Quand Pierre Manseau, un fou de pêche au saumon, a appris que malgré les masques et toutes les précautions de rigueur, il avait peut-être été exposé au virus, dans une activité à La Baie, pendant le week-end de la fête du Travail en septembre dernier, il est allé se faire tester.

Et il a appris qu’il était positif deux jours plus tard.

Mais c’est seulement le lundi suivant, donc une semaine après son retour à la maison et possiblement 10 jours après sa rencontre avec le porteur contagieux, qu’il a été contacté par la Santé publique.

Et ceux avec qui il avait passé le week-end ont vécu des attentes semblables.

« Tout ça a été tellement long, tellement long, dit Manseau.

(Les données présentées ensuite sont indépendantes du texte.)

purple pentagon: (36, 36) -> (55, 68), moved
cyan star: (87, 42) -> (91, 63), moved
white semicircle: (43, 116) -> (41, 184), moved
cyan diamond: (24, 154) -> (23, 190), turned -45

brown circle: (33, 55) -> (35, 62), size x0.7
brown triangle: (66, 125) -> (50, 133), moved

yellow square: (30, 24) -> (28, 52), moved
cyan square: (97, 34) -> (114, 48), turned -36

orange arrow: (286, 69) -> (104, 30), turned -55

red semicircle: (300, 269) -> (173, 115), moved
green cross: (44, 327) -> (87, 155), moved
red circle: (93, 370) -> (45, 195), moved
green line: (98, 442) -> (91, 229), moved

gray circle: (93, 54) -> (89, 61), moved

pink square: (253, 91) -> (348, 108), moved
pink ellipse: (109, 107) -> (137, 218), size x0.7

Une chance que notre groupe, on a été responsables. » C’est lui qui a avisé son employeur, qui s’est isolé, qui s’est occupé de son propre cas.

« Quand j’ai vu le temps que ça prenait, pour les tests, pour les résultats, pour être contacté, c’est là que j’ai compris qu’ils allaient l’échapper. »

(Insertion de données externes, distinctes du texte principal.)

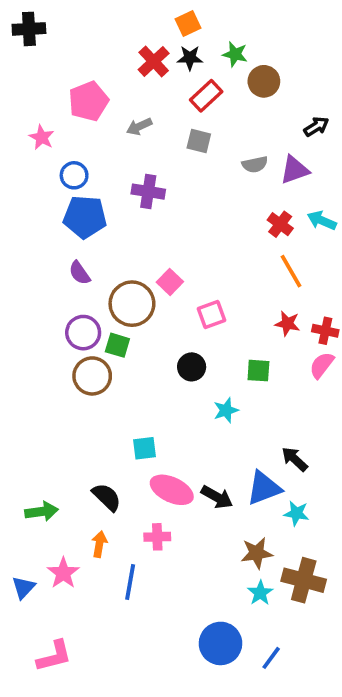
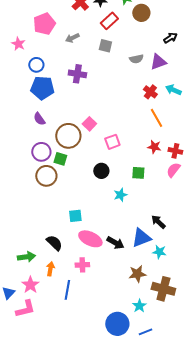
green arrow: (42, 512) -> (26, 257), moved
cyan star: (260, 593) -> (139, 306), moved
pink L-shape: (54, 656) -> (25, 309), moved
blue line: (271, 658) -> (145, 332), turned 32

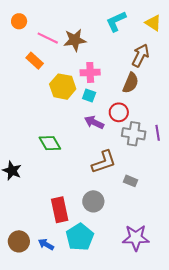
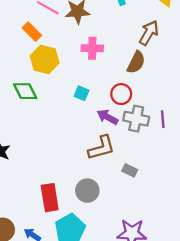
yellow hexagon: (63, 87) -> (45, 59), moved
cyan square: (89, 96) -> (81, 93), moved
purple arrow: (94, 122) -> (108, 117), moved
green diamond: (50, 143) -> (25, 91), moved

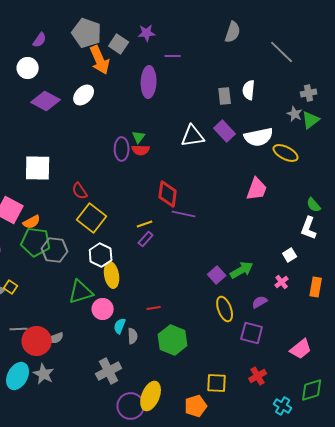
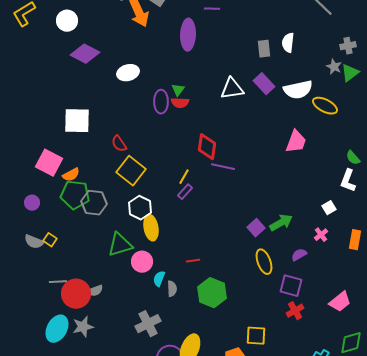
white ellipse: (84, 95) -> (128, 73), moved, turned 30
yellow line: (145, 224) -> (184, 177), turned -42
gray star: (44, 374) -> (83, 327), turned 30
red cross: (258, 376) -> (295, 311), moved

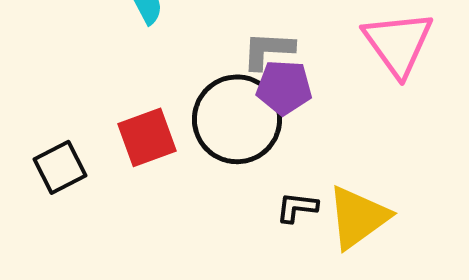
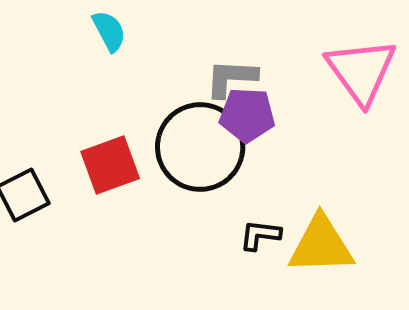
yellow triangle: (358, 217) -> (321, 245), turned 34

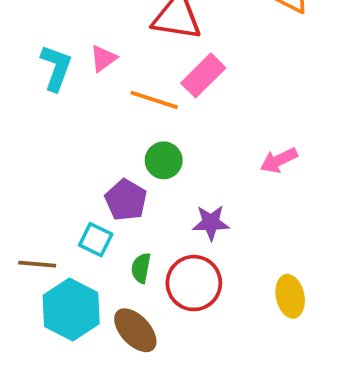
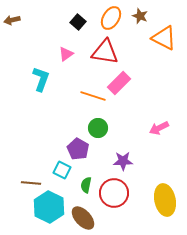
pink triangle: (103, 58) -> (66, 54), moved
yellow ellipse: (290, 296) -> (165, 200), size x1.4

La deuxième vague, il n’a pas été surpris de la voir arriver.

Mercredi, on a tous passé le début de la soirée scotchés à nos écrans pour écouter le premier ministre François Legault, le ministre de la Santé et des Services sociaux Christian Dubé et le directeur national de santé publique Horacio Arruda nous sermonner sur l’importance de côtoyer moins de gens que jamais, de rester enfermés à la maison, de prendre personnellement, chacun d’entre nous, la responsabilité de bloquer la contagion en nous emmurant dans leurs recommandations.

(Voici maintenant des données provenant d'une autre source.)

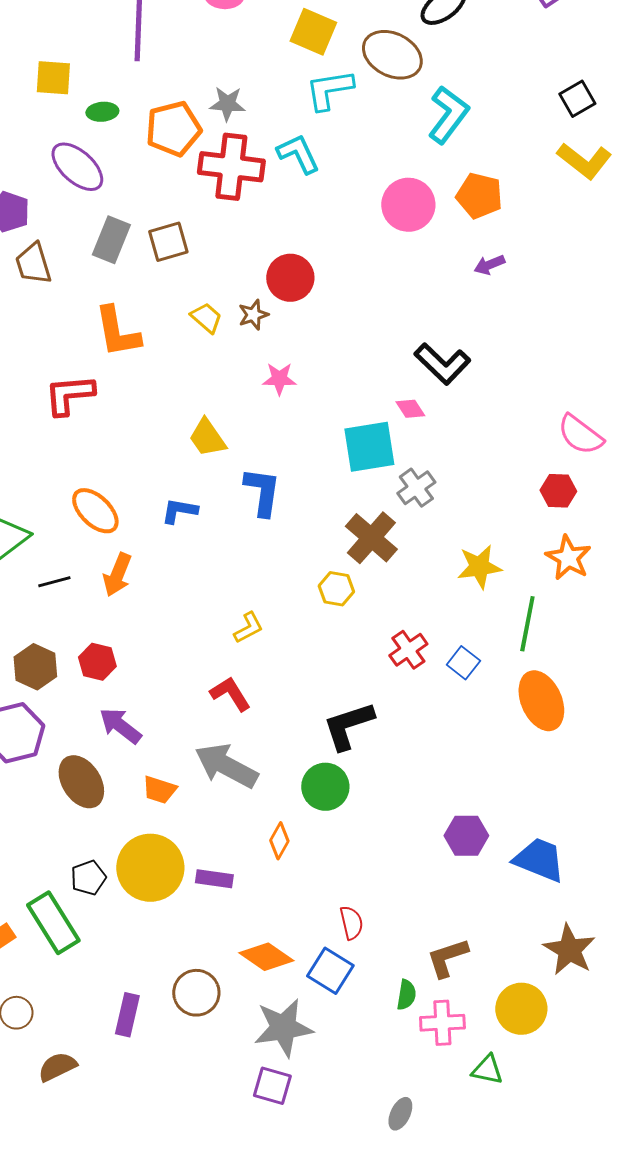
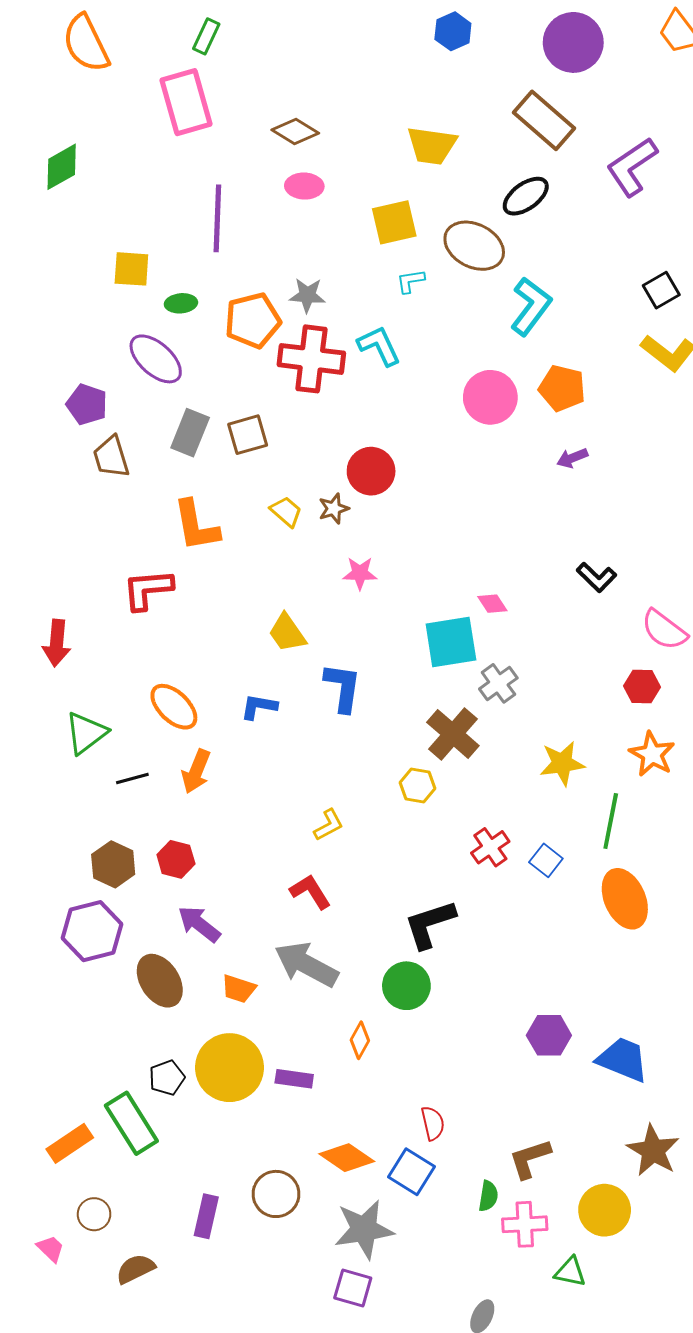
yellow square: (313, 32) -> (394, 222), turned -36
cyan L-shape: (329, 90) -> (410, 281), size x0.6
black L-shape: (442, 364) -> (596, 577), moved, size x0.7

Mais ce que le récit de Pierre Manseau montre bien et ce que les interventions récentes de plusieurs spécialistes en santé publique indiquent aussi, c’est que le contrôle de cette pandémie ne passe pas uniquement par les sacrifices individuels additionnés de chaque citoyen.

Il y a d’autres problèmes à régler, d’autres mesures à prendre, autre chose à faire.

***

Durant cette conférence de presse attendue par tous comme un coup de bâton de baseball en plein visage, un collègue de Radio-Canada a posé une question fort pertinente. Il a demandé au triumvirat gouvernemental covidien s’il y avait des preuves scientifiques concernant l’efficacité du couvre-feu. Avoir eu la chance, j’aurais demandé la même chose. Et avoir eu le temps, j’aurais demandé aux trois hommes s’il aurait été possible d’avoir un débat citoyen, public, sur la question.

Mais ça n’est pas arrivé et on a répondu à mon collègue que non, ce nouveau couvre-feu n’arrivait pas avec une étude garantissant les résultats, mais qu’il fallait croire à la théorie sur l’addition des mesures. Plus on en met, plus ça marche. Donc plus on interdit les contacts, et plus ça devrait finir par marcher.

Cette réplique m’a étonnée.

D’abord, parce que je venais tout juste d’interviewer Marie-Pascale Pomey, chercheuse et professeure à l’École de santé publique de l’Université de Montréal, qui, elle, m’a parlé des statistiques sur l’expérience française montrant un réel fléchissement de la courbe de progression du virus au moment de l’imposition de différents couvre-feux. Pourquoi ne pas en avoir parlé ?

Et ensuite, j’ai pensé à Albert Einstein, à qui on attribue cette citation : « La folie, c’est de faire toujours la même chose et de s’attendre à un résultat différent. »

Donc la troisième chose que j’aurais demandée au trio derrière le micro aurait été la suivante : et si, au lieu d’interdire encore plus aux gens de se voir et de sortir et de vivre, on n’essayait pas de regarder ailleurs, vers les autres moyens de gérer et de contrôler cette pandémie ?

Et entendons-nous avant que vous me hurliez toutes sortes de courriels par la tête : je ne sous-entends pas ici qu’il faille mettre le confinement à la poubelle et tout relâcher. Il n’est pas question de ça.

Je dis juste, en m’inspirant de ce que m’a expliqué Mme Pomey, qu’il y a d’autres voies à explorer en plus, mais différentes. Qu’on pourrait taper sur d’autres clous. Et que ça serait intéressant d’en entendre parler, d’en discuter publiquement.

Je lance des idées.

Pourrait-on avoir plus de tests antigéniques avec des résultats hyper rapides ? Pourrait-on avoir des résultats plus rapidement, qu’avec nos tests PCR actuels ? La technologie existe.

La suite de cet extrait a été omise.